[Data to use]:
******

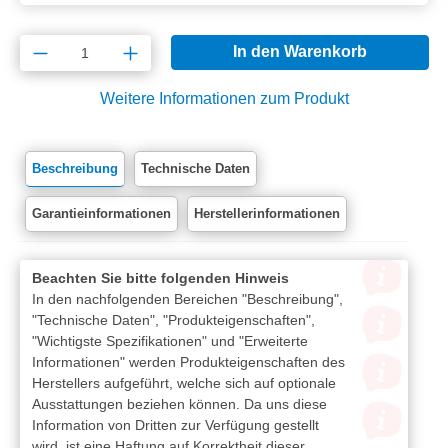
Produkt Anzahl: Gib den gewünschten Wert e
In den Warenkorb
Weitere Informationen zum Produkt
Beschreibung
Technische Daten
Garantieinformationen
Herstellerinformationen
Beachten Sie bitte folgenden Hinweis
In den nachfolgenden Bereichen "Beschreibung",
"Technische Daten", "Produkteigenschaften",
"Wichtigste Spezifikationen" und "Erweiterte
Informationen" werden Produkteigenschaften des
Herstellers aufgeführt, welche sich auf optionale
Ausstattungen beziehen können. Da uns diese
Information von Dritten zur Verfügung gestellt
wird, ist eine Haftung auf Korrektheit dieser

******

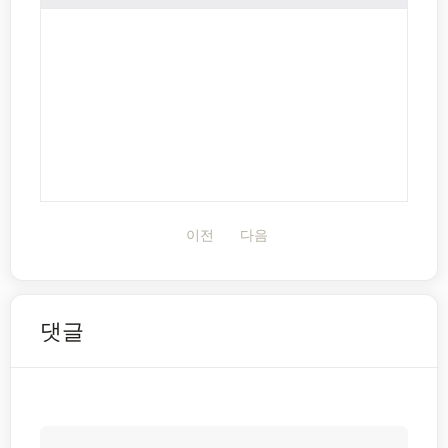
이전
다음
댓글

******

[Exercise brief]: Restate word for word the entries above, starting at the line with "werden Produkteigenschaften des" and ending at the line with "wird, ist eine Haftung auf Korrektheit dieser", inclusive, and no others.

[Answer below]:
Informationen" werden Produkteigenschaften des
Herstellers aufgeführt, welche sich auf optionale
Ausstattungen beziehen können. Da uns diese
Information von Dritten zur Verfügung gestellt
wird, ist eine Haftung auf Korrektheit dieser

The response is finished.